Page images and extracted text:
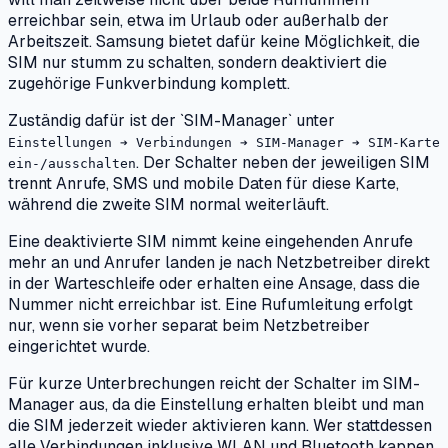
erreichbar sein, etwa im Urlaub oder außerhalb der
Arbeitszeit. Samsung bietet dafür keine Möglichkeit, die
SIM nur stumm zu schalten, sondern deaktiviert die
zugehörige Funkverbindung komplett.
Zuständig dafür ist der `SIM-Manager` unter
Einstellungen ➔ Verbindungen ➔ SIM-Manager ➔ SIM-Karte
. Der Schalter neben der jeweiligen SIM
ein-/ausschalten
trennt Anrufe, SMS und mobile Daten für diese Karte,
während die zweite SIM normal weiterläuft.
Eine deaktivierte SIM nimmt keine eingehenden Anrufe
mehr an und Anrufer landen je nach Netzbetreiber direkt
in der Warteschleife oder erhalten eine Ansage, dass die
Nummer nicht erreichbar ist. Eine Rufumleitung erfolgt
nur, wenn sie vorher separat beim Netzbetreiber
eingerichtet wurde.
Für kurze Unterbrechungen reicht der Schalter im SIM-
Manager aus, da die Einstellung erhalten bleibt und man
die SIM jederzeit wieder aktivieren kann. Wer stattdessen
alle Verbindungen inklusive WLAN und Bluetooth kappen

The problem -
Out of the records above, pull each line containing the word "Karte".

Exercise answer -
Einstellungen ➔ Verbindungen ➔ SIM-Manager ➔ SIM-Karte
trennt Anrufe, SMS und mobile Daten für diese Karte,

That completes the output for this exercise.